All case reports are not created equal, however. Let’s reflect on what makes a case report interesting and publishable.
- Novelty – Your patient on warfarin had a GI bleed? I’m sorry to hear it, but don’t waste time writing it up. Only the Journal of Please You Send Us Now the Money will be interested, and I’m pretty sure it’s not indexed. On the other hand, if your patient almost died from a drug interaction involving an over-the-counter antihistamine used by millions of people and THIS was caught on tape ……. well then, welcome to JAMA.3 (You can read more about this fascinating drug interaction leading to terfenadine toxicity in a post by Andrew Stolbach).
- Dramatic effect – Imagine that you admitted two patients with hyperglycemia last night. Are you going to write them up? Nuh-uh. But let’s say the patients didn’t actually have diabetes, the hyperglycemia was of biblical proportions, it happened right after they took an antibiotic, and it resolved when they stopped?
That might land your report in Annals of Internal Medicine, and it might even prompt an observational study that effectively kills the drug.4,5
- Suggestive of cause-and-effect – This can be tough with case reports, but it happens, as in the example immediately above. But from a toxicology perspective, my favourite example here is this case of a 17 y.o. with cardiovascular collapse after a large overdose of lamotrigine and bupropion.6 Take a look at the resuscitative sequence below.

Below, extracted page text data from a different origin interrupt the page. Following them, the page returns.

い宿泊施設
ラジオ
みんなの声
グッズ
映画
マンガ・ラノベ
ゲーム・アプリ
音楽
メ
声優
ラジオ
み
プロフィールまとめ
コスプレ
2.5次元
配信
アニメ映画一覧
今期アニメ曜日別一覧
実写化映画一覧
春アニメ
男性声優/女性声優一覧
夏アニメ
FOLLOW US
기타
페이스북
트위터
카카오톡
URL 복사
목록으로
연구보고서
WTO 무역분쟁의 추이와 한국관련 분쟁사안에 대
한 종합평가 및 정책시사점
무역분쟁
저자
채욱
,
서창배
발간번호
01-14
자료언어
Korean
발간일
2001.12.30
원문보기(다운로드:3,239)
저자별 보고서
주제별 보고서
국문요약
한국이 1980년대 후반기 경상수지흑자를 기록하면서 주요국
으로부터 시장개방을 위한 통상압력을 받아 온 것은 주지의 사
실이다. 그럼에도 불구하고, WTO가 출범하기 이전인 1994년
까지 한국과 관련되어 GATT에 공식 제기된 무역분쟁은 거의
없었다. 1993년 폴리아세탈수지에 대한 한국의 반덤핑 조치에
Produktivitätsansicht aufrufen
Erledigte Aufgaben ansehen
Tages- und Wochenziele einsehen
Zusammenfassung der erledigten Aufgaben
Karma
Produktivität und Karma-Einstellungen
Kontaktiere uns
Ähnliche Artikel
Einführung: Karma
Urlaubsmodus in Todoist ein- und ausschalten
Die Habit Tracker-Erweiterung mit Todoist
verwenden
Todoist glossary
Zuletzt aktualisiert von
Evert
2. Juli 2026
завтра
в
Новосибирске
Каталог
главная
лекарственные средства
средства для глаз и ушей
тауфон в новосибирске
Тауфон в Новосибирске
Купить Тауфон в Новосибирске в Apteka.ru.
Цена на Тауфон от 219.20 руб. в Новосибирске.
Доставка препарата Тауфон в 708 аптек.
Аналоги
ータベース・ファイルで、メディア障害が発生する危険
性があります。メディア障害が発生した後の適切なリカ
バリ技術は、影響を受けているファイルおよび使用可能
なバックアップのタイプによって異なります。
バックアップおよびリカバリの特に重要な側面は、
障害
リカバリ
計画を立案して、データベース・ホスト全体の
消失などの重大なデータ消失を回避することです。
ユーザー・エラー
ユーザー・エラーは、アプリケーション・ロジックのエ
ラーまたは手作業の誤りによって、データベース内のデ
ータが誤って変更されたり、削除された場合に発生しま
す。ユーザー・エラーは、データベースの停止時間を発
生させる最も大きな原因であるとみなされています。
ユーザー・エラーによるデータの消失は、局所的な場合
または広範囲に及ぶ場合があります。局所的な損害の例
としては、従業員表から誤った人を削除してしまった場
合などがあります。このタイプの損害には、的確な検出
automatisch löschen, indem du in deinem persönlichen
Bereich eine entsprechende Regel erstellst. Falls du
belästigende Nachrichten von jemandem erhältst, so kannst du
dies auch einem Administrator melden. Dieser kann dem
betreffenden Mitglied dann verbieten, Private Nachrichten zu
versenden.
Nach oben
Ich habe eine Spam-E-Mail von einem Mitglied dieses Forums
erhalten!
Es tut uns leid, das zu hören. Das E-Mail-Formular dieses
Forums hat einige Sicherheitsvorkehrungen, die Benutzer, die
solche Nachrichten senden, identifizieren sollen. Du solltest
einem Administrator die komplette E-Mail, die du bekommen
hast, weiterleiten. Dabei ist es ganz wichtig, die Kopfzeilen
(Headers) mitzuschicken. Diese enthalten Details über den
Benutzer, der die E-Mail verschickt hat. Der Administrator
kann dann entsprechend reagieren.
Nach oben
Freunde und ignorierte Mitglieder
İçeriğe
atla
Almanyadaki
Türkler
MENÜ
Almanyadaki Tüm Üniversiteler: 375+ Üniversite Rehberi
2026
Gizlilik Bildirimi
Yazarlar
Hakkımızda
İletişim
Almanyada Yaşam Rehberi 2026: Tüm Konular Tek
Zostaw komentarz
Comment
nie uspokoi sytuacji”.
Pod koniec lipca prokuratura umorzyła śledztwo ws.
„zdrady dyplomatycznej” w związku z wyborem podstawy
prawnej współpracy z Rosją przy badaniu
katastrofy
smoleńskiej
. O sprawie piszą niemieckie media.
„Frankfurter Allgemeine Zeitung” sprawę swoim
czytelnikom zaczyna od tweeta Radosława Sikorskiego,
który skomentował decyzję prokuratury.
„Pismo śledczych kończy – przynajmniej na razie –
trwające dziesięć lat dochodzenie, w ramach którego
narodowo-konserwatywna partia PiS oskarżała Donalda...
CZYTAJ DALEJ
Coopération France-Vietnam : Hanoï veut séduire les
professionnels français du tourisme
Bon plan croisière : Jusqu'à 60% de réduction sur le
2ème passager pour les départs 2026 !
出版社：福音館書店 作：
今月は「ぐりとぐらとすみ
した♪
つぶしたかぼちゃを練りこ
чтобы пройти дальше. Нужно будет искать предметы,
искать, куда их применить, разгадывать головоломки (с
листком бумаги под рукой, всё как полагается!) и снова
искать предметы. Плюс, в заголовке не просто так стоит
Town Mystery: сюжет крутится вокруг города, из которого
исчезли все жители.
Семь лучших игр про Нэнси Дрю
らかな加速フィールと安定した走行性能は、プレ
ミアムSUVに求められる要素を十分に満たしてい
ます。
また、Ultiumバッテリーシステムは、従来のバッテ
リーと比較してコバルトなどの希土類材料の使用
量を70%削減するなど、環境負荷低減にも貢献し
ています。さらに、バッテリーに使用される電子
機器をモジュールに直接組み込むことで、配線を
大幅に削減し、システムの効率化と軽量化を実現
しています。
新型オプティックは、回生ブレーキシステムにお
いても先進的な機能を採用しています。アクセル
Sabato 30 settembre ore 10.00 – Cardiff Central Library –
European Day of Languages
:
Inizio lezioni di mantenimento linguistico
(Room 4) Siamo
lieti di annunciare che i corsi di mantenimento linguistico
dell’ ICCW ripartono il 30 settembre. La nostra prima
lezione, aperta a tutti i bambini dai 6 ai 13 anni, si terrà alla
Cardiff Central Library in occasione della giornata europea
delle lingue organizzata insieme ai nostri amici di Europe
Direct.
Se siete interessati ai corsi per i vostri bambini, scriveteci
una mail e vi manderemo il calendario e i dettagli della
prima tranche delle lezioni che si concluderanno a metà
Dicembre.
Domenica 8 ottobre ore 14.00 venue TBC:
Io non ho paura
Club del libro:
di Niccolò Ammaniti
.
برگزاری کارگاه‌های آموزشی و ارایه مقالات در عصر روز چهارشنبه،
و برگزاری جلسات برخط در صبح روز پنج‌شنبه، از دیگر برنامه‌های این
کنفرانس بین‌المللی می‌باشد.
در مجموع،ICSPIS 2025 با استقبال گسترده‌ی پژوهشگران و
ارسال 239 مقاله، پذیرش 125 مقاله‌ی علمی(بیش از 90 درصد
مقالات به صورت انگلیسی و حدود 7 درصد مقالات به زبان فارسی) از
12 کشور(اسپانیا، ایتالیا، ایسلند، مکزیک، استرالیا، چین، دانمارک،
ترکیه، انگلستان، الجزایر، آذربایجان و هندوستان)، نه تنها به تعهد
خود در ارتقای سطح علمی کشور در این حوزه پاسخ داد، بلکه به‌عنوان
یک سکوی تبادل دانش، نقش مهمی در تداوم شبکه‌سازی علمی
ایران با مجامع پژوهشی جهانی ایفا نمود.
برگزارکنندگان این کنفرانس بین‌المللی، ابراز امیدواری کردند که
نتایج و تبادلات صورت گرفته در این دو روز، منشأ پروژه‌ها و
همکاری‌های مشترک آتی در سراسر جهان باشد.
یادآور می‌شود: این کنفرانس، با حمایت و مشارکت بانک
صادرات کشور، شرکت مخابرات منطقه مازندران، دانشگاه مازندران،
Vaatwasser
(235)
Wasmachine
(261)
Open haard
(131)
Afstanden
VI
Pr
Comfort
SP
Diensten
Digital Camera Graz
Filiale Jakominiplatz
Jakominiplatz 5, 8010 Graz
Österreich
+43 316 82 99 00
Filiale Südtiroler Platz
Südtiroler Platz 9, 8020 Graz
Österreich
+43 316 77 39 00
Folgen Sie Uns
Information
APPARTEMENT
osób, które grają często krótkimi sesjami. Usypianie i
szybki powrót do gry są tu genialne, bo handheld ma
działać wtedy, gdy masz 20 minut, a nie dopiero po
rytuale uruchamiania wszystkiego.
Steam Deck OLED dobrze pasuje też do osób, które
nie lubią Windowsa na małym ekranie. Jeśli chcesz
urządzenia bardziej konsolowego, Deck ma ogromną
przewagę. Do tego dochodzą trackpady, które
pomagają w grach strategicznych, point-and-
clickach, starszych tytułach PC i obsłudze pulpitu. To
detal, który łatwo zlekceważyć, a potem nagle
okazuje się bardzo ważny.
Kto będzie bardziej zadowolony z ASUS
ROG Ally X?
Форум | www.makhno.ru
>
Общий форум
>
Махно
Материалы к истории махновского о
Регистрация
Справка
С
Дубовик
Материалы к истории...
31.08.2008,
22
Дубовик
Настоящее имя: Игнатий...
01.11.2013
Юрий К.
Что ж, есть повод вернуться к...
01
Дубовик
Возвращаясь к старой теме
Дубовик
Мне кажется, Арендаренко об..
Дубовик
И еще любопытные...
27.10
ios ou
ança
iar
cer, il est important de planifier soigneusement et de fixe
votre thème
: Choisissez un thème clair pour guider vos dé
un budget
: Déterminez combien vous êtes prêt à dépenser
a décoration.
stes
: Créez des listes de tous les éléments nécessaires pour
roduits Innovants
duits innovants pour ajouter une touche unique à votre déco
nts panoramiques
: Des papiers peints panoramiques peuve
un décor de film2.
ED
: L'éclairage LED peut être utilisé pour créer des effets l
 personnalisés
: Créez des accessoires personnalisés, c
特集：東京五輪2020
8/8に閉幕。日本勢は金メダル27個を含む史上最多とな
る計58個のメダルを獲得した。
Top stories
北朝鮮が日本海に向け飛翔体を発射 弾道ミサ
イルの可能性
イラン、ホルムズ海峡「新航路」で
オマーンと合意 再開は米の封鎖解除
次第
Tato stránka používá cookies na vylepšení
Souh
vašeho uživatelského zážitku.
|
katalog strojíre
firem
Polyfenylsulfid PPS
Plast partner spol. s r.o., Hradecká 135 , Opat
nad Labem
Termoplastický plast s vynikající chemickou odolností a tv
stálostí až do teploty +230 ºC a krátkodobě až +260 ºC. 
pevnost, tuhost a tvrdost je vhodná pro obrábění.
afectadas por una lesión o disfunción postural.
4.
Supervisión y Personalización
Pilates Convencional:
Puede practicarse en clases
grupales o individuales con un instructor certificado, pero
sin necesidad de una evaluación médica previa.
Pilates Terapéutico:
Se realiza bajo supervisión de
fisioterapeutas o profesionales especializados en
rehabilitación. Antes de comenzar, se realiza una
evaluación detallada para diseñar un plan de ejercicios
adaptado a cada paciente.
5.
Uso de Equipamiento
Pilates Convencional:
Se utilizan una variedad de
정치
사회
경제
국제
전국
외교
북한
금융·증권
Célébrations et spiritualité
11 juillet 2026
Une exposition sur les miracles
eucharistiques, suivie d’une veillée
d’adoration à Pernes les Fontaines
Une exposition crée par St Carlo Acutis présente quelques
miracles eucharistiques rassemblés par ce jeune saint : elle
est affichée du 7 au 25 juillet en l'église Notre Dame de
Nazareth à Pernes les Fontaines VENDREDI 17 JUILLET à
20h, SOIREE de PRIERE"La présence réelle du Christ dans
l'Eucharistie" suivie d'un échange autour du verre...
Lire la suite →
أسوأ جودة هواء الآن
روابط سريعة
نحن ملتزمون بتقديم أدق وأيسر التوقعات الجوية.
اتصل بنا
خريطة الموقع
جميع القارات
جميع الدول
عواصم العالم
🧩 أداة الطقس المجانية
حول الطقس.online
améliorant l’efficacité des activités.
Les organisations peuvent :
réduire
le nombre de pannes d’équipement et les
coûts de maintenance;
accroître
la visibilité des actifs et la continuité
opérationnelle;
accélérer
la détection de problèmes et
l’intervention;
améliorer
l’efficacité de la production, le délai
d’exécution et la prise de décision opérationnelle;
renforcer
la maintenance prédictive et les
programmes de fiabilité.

If the lipid didn’t help, what did? (Dopamine? Hilarious.)
Does this mean lipid rescue works all the time? No. That it should be used liberally? No. But this patient eventually went home, despite very nearly going to the morgue, and it’s hard to argue that lipid rescue didn’t play a role in that.
Like the terfenadine and gatifloxacin examples above, sometimes it’s the sharp eye of a clinician that identifies a case or group of them with immediate implications for public health. There are plenty of examples here too, but none more classic than the observation of a lone Aussie obstetrician who in 1961 hypothesized a link between unusual birth defects and a drug used during pregnancy.
The other great thing about case reports is they give junior trainees a chance to publish something. For many, it’s their first exposure to the nebulous world of biomedical publication – drafting, revising, submitting, responding to peer review and rejection, and eventually, if you stick with it, your name on PubMed until the end of time, and a line on your CV. I still remember how proud I felt of my very first publication – a case of native valve endocarditis caused by a weird bacterium.7 Over the years I’ve encouraged trainees to write up unusual cases, partly for their benefit and partly because it doesn’t hurt to be reminded that common drugs cause weird problems or that scurvy is still a thing, or that N-acetylcysteine might have some value in clove oil poisoning, even if it’s hard to be sure about that.8–11
I don’t mean to make case reports sounds more valuable than they are. But they aren’t without value, and they’re sometimes fascinating and incredibly instructive. Occasionally, they even make the case for cause-and-effect. They’re digestible, interesting and occasionally very, very important.
So by all means, worship at the altar of randomization if you like. But don’t dismiss observational studies and case reports just because they aren’t randomized, and think twice before saying “It’s only a case report.” Observational studies and case reports serve different purposes than RCTs and they tell us different things. And that’s precisely why we need them.